The legend of Gandasari would be incomplete without incorporating Syarif Syam alias Pangeran Soka alias Syeikh Magelung alias Pangeran Karangkendal. Pak Chaeruman, the juru kunci at Karang Kendal, did not reveal who Syeikh Magelung really was, only that he came from Syam (Syria), hence his name Syarif Syam. He had already adopted the Sufi way when he was young and his presence in Cirebon was as a Sufi wanderer. He is said as to have had very long hair which, when it was loosened, would reach the ground and so he always knotted (gelung) his hair. As a result he was called Syeikh Magelung (the Syeikh with knotted hair). The reason for having the long hair was because no one could cut it. The hair was invulnerable to all cutting devices. He wandered from place to place in search of someone who would be able to cut his hair. Should he find someone, he would be willing to surrender to him and become his disciple. He finally arrived in Java (Cirebon) where, at a site in the city of Cirebon, he found an old man who was able to cut his hair quite easily. The old man was Sunan Gunung Jati; thence Syarif Syam happily became Sunan Gunung Jati's disciple and his name was changed to Pangeran Soka (from suka, meaning ‘like’ or ‘happy’). The place in the city of Cirebon where his hair was cut is called Karang-getas (‘the land easily cut’). He lived in Karangkendal, 19 km North of Cirebon, and after he died he was buried there and from then on, he was known as Pangeran Karangkendal.

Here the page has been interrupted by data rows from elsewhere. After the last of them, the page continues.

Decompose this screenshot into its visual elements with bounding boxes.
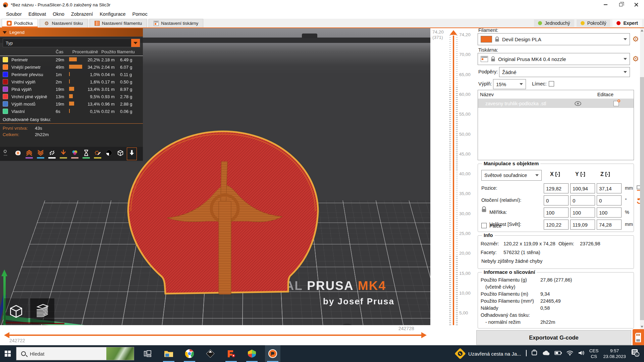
legend-bar-cell <box>69 79 85 84</box>
filament-settings-gear-icon[interactable]: ⚙ <box>631 35 640 44</box>
wifi-icon[interactable] <box>566 350 574 357</box>
time-estimate-icon[interactable] <box>81 147 91 160</box>
chevron-up-icon[interactable] <box>526 351 527 357</box>
move-slider-track[interactable] <box>9 335 421 336</box>
legend-header[interactable]: Legend <box>0 28 143 37</box>
tab-podložka[interactable]: Podložka <box>2 19 38 27</box>
object-list[interactable]: Název Editace zavesny truhlik-podlozka .… <box>478 90 634 160</box>
legend-weight: 0.11 g <box>120 72 138 77</box>
supports-select[interactable]: Žádné <box>499 67 630 77</box>
tab-nastavení-filamentu[interactable]: Nastavení filamentu <box>90 19 147 27</box>
shells-icon[interactable] <box>104 147 114 160</box>
manip-y-input[interactable]: 100 <box>570 207 595 218</box>
errors-text: Nebyly zjištěny žádné chyby <box>481 258 542 264</box>
retractions-icon[interactable] <box>24 147 34 160</box>
menu-editovat[interactable]: Editovat <box>25 10 49 18</box>
manip-y-input[interactable]: 100,94 <box>570 183 595 193</box>
custom-gcode-icon[interactable] <box>93 147 103 160</box>
color-print-icon[interactable] <box>70 147 80 160</box>
sliced-view-button[interactable] <box>30 298 54 324</box>
chrome-icon[interactable] <box>182 345 197 362</box>
eye-icon[interactable] <box>575 101 581 106</box>
volume-icon[interactable] <box>578 350 585 357</box>
tab-nastavení-tisku[interactable]: ⚙Nastavení tisku <box>40 19 88 27</box>
printer-settings-gear-icon[interactable]: ⚙ <box>631 55 640 63</box>
panel-scrollbar[interactable] <box>640 28 644 329</box>
move-slider-left-handle[interactable] <box>4 332 9 338</box>
infill-select[interactable]: 15% <box>493 79 526 89</box>
move-slider-left-value: 242722 <box>9 338 25 343</box>
menu-zobrazení[interactable]: Zobrazení <box>68 10 96 18</box>
manip-z-input[interactable]: 100 <box>597 207 622 218</box>
mode-expert[interactable]: Expert <box>612 19 642 27</box>
restore-button[interactable] <box>613 0 629 9</box>
edit-object-icon[interactable] <box>613 101 619 106</box>
color-change-icon[interactable] <box>58 147 68 160</box>
scrollbar-thumb[interactable] <box>640 77 644 320</box>
manip-z-input[interactable]: 74,28 <box>597 220 622 230</box>
menu-soubor[interactable]: Soubor <box>3 10 25 18</box>
menu-konfigurace[interactable]: Konfigurace <box>96 10 129 18</box>
title-bar[interactable]: *Bez názvu - PrusaSlicer-2.6.0 založený … <box>0 0 644 9</box>
inches-checkbox[interactable] <box>481 223 487 228</box>
pause-icon[interactable] <box>13 147 23 160</box>
sd-card-icon[interactable] <box>633 329 644 346</box>
notification-toast[interactable]: Uzavřená cesta na Ja... <box>456 350 521 358</box>
manip-y-input[interactable]: 119,09 <box>570 220 595 230</box>
right-panel: Filament: Devil Design PLA ⚙ Tiskárna: O… <box>476 28 644 345</box>
export-gcode-button[interactable]: Exportovat G-code <box>476 330 631 345</box>
tablet-icon[interactable] <box>531 350 538 358</box>
inkscape-icon[interactable] <box>203 345 218 362</box>
manip-z-input[interactable]: 37,14 <box>597 183 622 193</box>
battery-icon[interactable] <box>554 351 562 357</box>
manip-y-input[interactable]: 0 <box>570 195 595 205</box>
travel-icon[interactable] <box>1 147 11 160</box>
avg-icon[interactable] <box>244 345 260 362</box>
manip-x-input[interactable]: 100 <box>544 207 569 218</box>
scroll-down-icon[interactable] <box>641 326 643 328</box>
manip-z-input[interactable]: 0 <box>597 195 622 205</box>
type-dropdown-button[interactable] <box>131 39 140 47</box>
manip-x-input[interactable]: 120,22 <box>544 220 569 230</box>
legend-visibility-icon[interactable] <box>127 147 137 160</box>
deretractions-icon[interactable] <box>36 147 46 160</box>
scale-lock-icon[interactable] <box>481 206 487 213</box>
language-indicator[interactable]: CESCS <box>589 348 599 359</box>
brim-checkbox[interactable] <box>549 81 554 86</box>
close-button[interactable] <box>629 0 644 9</box>
filament-select[interactable]: Devil Design PLA <box>478 33 630 45</box>
menu-pomoc[interactable]: Pomoc <box>129 10 151 18</box>
search-daily-image[interactable] <box>106 347 134 360</box>
box-icon[interactable] <box>115 147 125 160</box>
layer-slider-track[interactable] <box>453 36 454 335</box>
menu-bar: SouborEditovatOknoZobrazeníKonfiguracePo… <box>0 9 644 19</box>
3d-view-button[interactable] <box>4 298 28 324</box>
prusaslicer-icon[interactable] <box>265 345 280 362</box>
menu-okno[interactable]: Okno <box>49 10 68 18</box>
seams-icon[interactable] <box>47 147 57 160</box>
mode-jednoduchý[interactable]: Jednoduchý <box>534 19 574 27</box>
mode-pokročilý[interactable]: Pokročilý <box>577 19 610 27</box>
task-view-icon[interactable] <box>140 345 156 362</box>
3d-viewport[interactable]: ORIGINAL PRUSA MK4 by Josef Prusa <box>0 28 430 325</box>
layer-slider-top-handle[interactable] <box>450 30 457 35</box>
freecad-icon[interactable] <box>223 345 239 362</box>
scroll-up-icon[interactable] <box>641 29 643 32</box>
onedrive-icon[interactable] <box>542 350 550 357</box>
start-button[interactable] <box>0 345 15 362</box>
clock[interactable]: 9:5723.08.2023 <box>603 348 626 359</box>
printer-select[interactable]: Original Prusa MK4 0.4 nozzle <box>478 53 630 65</box>
search-placeholder: Hledat <box>30 351 44 357</box>
action-center-icon[interactable]: 1 <box>631 349 641 359</box>
move-slider-right-handle[interactable] <box>421 332 427 338</box>
manip-x-input[interactable]: 129,82 <box>544 183 569 193</box>
object-list-row[interactable]: zavesny truhlik-podlozka .stl <box>478 99 634 108</box>
taskbar-search[interactable]: Hledat <box>16 347 134 360</box>
view-type-select[interactable]: Typ <box>3 39 140 47</box>
minimize-button[interactable] <box>598 0 613 9</box>
coordinate-system-select[interactable]: Světové souřadnice <box>481 170 542 181</box>
tab-nastavení-tiskárny[interactable]: Nastavení tiskárny <box>149 19 203 27</box>
sliced-object[interactable] <box>121 90 329 298</box>
manip-x-input[interactable]: 0 <box>544 195 569 205</box>
explorer-icon[interactable] <box>161 345 176 362</box>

His relation with Nyi Mas Gandasari started when he wandered westward from Cirebon and he found a crowd for whom Nyi Mas Gandasari was the centre of attention. Upon completing her learning of tasawuf from Sunan Gunung Jati, Nyi Mas Gandasari was advised to think about taking a husband. There were many offers of marriage, making it hard for her to make a choice. To make the decision easier she announced a competition by which she declared that any man who could beat her in a fight, would be the one she would take as her husband. The watching crowd was made up of both spectators and competitors attempting to win her. There were many princes and knights who attempted but no one succeeded. Pangeran Soka introduced himself and challenged Gandasari to a fight. Although their powers were really equal and balanced, Gandasari, who was exhausted, jumped behind Sunan Gunung Jati to hide from Magelung's attack. Disregarding the fact that there was someone sitting between them, Magelung tried to grab Gandasari and almost hit Sunan Gunung Jati's head; but before his hand reached the head he fell down powerless. Sunan Gunung Jati helped him and mediated by declaring that neither one was winner or loser.
Nevertheless, since the contest was intended to find a partner, while in fact both contestants were Sufi and were not really willing to marry, it was agreed that they would marry not in this world but in the hereafter.
As the association of these figures with Sunan Gunung Jati is limited, it is difficult to judge how important these personages were to him. What these legends reveal is that both Gandasari and Magelung represent Sunan Gunung Jati's sincere disciples. Both are considered as wali but are peripheral figures. They somehow had kinship relations with Sunan Gunung Jati and their share in the process of Islamisation was considered instrumental, especially in the defeat of Rajagaluh and Talaga, vassal states of Hindu Galuh-Pajajaran.